Python: read an EBCDIC file

Gabor Markon
Author
Participating Frequently
5 replies
Forum|Forum|3 years ago
December 17, 2021

I try to read a sequential dataset (FB LRECL(1000)) by using this simple code:

# ==================================================
count = 0
thefilepath = "//'sa8sb22.resultfb'"
count = len(open(thefilepath, 'r', encoding="cp500").readlines( ))
print("There are ", count , " lines in the file")
# ==================================================

I have 133 records in the file, but the above code delivers 1 (one). I suppose, no read is executed.
I suppose it is realted to the encoding, but I don't find any better as the cp500.
The file is definitive EBCDIC (x'81' for 'a').

Any hints pls.?

------------------------------
Gabor Markon
Mainframe Architect
Self Registered
Budapest HU
------------------------------

Addendum: with Java / jzos I can read the file without any problem.

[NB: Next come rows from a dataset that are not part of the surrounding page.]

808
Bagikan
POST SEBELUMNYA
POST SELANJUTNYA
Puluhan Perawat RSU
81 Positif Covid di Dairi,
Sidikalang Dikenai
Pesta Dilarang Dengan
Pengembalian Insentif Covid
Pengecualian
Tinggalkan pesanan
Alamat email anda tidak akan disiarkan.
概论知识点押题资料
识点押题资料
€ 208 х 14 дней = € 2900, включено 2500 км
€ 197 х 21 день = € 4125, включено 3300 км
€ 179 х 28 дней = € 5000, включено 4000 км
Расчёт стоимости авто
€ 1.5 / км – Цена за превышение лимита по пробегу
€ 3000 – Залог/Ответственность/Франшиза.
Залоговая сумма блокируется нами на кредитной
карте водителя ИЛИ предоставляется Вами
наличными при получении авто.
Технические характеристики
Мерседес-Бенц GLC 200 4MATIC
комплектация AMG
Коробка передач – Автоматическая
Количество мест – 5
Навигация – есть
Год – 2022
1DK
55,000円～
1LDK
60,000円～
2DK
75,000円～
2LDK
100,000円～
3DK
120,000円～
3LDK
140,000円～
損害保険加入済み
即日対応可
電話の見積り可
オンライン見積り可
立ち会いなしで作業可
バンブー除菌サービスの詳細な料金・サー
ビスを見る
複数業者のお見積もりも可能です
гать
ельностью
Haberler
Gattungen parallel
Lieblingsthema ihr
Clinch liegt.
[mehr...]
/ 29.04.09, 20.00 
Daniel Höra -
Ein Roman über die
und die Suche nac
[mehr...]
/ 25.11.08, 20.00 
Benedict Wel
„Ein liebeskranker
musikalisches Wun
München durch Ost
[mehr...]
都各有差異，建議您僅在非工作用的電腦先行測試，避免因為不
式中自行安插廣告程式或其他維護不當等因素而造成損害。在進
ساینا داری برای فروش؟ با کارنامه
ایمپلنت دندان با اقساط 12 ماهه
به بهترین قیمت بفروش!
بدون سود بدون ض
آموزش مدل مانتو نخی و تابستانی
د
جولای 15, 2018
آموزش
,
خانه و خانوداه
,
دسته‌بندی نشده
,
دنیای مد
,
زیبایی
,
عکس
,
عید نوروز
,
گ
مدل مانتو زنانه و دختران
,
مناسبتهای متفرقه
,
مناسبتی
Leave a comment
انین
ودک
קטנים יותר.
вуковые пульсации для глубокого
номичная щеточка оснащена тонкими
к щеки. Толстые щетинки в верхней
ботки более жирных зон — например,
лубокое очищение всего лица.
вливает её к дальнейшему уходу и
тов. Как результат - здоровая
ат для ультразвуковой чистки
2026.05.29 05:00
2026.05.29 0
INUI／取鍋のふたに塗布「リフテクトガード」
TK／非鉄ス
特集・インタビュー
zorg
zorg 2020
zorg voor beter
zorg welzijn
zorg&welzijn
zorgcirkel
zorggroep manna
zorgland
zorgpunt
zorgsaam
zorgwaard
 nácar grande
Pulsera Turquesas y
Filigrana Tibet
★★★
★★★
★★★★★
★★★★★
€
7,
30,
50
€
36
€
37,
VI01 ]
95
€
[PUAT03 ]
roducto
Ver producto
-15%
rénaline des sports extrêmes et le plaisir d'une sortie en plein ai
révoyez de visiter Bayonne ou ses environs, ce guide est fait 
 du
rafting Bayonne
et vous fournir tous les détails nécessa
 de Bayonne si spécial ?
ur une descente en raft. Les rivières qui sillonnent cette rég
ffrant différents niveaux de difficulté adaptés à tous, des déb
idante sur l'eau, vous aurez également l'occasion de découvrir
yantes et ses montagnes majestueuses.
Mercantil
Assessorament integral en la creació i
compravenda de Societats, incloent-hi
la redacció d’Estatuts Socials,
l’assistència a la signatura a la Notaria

------------------------------
Gabor Markon
Mainframe Architect
Self Registered
Budapest HU
------------------------------

Christopher Hanks
New Participant
4 replies
Forum|Forum|3 years ago
December 19, 2021

I try to read a sequential dataset (FB LRECL(1000)) by using this simple code:

# ==================================================
count = 0
thefilepath = "//'sa8sb22.resultfb'"
count = len(open(thefilepath, 'r', encoding="cp500").readlines( ))
print("There are ", count , " lines in the file")
# ==================================================

I have 133 records in the file, but the above code delivers 1 (one). I suppose, no read is executed.
I suppose it is realted to the encoding, but I don't find any better as the cp500.
The file is definitive EBCDIC (x'81' for 'a').

Any hints pls.?

------------------------------
Gabor Markon
Mainframe Architect
Self Registered
Budapest HU
------------------------------

This is how I read an EBCDIC file. in the read command you need to provide the length of the record. In this case it was 87. Might include a CR or LF as I copied the file to USS before reading.

fieldwidths = (8, 8, 4, -1, 1, -2, 7, 46, 8, 1, -2) # negative widths represent ignored padding fields
fmtstring = ' '.join('{}{}'.format(abs(fw), 'x' if fw < 0 else 's')
for fw in fieldwidths)

with open('file.txt', 'r', encoding="cp1140") as f: #source file encoding
read_data = bytes(f.read(87), 'utf-8') #destination encoding
while read_data:
fieldstruct = struct.Struct(fmtstring)
jobnames = namedtuple('F1','F2 F3 F4 F5 F6 F7 F8 F9')
parse = fieldstruct.unpack_from
fields = parse(read_data)
f1 = jobnames._make(fields)

I also used Struct to parse the fields.

This only works for character data. No packed decimal or binary fields.

Chris Hanks

------------------------------
Christopher Hanks
Architect
Citigroup Technology Inc
Tampa FL US
------------------------------

Gabor Markon
Author
Participating Frequently
5 replies
Forum|Forum|3 years ago
December 20, 2021

This is how I read an EBCDIC file. in the read command you need to provide the length of the record. In this case it was 87. Might include a CR or LF as I copied the file to USS before reading.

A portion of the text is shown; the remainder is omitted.